Three years and 400 shows later, comic Phil Zimmerman asked me to join him in a show called 'Birds', at the 2003 Edinburgh Festival. I agreed and felt that my contribution should have a positive message: that nothing should stop us from doing what we want to do in life. I decided to use the show to demonstrate how the stutter had affected my life - in job interviews, checking into an airport, or being stopped by the police. Turning negatives into positives was very healing. My negativity had been stronger than I had realized and the stutter had particularly affected my work and relationships.

Indeed, it was the late Scatman John who said: "Everyone stutters one way or another so check out my message to you, as a matter of fact let nothing hold you back, if the Scatman can do it, so can you!"
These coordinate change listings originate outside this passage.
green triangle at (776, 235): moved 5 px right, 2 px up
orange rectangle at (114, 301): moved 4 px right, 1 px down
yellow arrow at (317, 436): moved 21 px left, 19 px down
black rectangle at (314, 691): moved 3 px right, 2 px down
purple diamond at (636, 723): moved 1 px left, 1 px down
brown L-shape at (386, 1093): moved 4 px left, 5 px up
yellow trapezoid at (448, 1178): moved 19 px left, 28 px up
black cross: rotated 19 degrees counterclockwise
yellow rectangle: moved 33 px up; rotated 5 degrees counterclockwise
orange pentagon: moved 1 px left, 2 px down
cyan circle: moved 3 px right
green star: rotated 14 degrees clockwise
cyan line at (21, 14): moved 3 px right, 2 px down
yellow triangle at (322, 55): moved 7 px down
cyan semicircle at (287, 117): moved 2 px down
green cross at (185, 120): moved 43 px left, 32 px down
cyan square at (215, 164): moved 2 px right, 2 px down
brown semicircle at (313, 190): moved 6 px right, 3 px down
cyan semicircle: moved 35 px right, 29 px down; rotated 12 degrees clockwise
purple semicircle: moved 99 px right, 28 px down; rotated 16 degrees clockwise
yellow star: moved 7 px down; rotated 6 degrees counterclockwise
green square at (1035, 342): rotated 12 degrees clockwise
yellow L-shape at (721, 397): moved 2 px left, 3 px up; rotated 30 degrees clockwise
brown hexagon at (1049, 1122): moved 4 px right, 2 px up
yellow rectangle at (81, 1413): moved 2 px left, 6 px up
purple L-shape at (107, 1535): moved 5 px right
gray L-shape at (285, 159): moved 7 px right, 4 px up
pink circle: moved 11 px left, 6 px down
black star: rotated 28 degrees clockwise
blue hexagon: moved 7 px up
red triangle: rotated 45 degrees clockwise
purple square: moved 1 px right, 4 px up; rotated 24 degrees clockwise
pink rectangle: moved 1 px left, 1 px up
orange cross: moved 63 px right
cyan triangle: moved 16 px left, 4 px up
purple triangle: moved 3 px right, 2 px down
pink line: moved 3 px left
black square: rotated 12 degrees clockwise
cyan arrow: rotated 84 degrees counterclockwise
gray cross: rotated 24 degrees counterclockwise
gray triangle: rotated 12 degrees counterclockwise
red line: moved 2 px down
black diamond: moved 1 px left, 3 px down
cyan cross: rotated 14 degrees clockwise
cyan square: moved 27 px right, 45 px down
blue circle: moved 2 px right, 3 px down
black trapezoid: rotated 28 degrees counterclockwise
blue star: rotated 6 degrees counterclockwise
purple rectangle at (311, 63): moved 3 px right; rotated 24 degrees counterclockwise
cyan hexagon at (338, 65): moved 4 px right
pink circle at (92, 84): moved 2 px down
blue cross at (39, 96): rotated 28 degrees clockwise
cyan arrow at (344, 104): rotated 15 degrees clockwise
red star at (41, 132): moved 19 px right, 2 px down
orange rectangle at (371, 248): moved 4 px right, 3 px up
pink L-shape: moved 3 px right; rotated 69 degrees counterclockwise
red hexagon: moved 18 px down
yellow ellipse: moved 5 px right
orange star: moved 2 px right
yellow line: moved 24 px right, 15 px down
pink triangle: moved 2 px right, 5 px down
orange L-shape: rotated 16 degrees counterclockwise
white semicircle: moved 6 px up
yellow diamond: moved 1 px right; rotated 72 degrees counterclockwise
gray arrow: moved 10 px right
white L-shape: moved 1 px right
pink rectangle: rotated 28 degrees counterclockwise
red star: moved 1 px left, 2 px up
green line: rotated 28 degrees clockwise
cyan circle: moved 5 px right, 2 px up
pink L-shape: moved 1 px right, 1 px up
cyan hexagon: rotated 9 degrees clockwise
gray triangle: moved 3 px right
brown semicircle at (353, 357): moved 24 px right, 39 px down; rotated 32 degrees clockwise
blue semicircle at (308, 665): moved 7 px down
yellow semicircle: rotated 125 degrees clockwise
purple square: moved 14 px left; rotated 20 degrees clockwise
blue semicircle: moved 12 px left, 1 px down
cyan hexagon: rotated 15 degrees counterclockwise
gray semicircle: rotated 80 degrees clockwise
Performing comedy, I was able to bounce back, gain confidence and feel as though I was finally contributing something to the world, which was a nice feeling. I felt as though I was able to fight against the force that had made me start to stutter. I think stutterers can be experts at dealing with fear, embarrassment and humiliation as we've had to deal with these things for most of our lives. Public speaking is a good way of showing the world that we have a voice and are not idiots. Edinburgh 2003 was very worthwhile and generated interest for the BSA. I am hoping to produce a show next year, which could make the public even more aware, in a positive and funny way, about what it really means to have a stutter and of the complexities we face on a daily basis.

Putting on a show in Edinburgh is expensive. Thank you to BSA for their kind support for the printing costs of the flyers and posters, which was a great help and morale boost.

Overall, I feel that stutterers need to realise that the challenge of overcoming a stutter can sometimes release hidden energies and qualities in us that can be channelled into positive accomplishments and be a spur to success!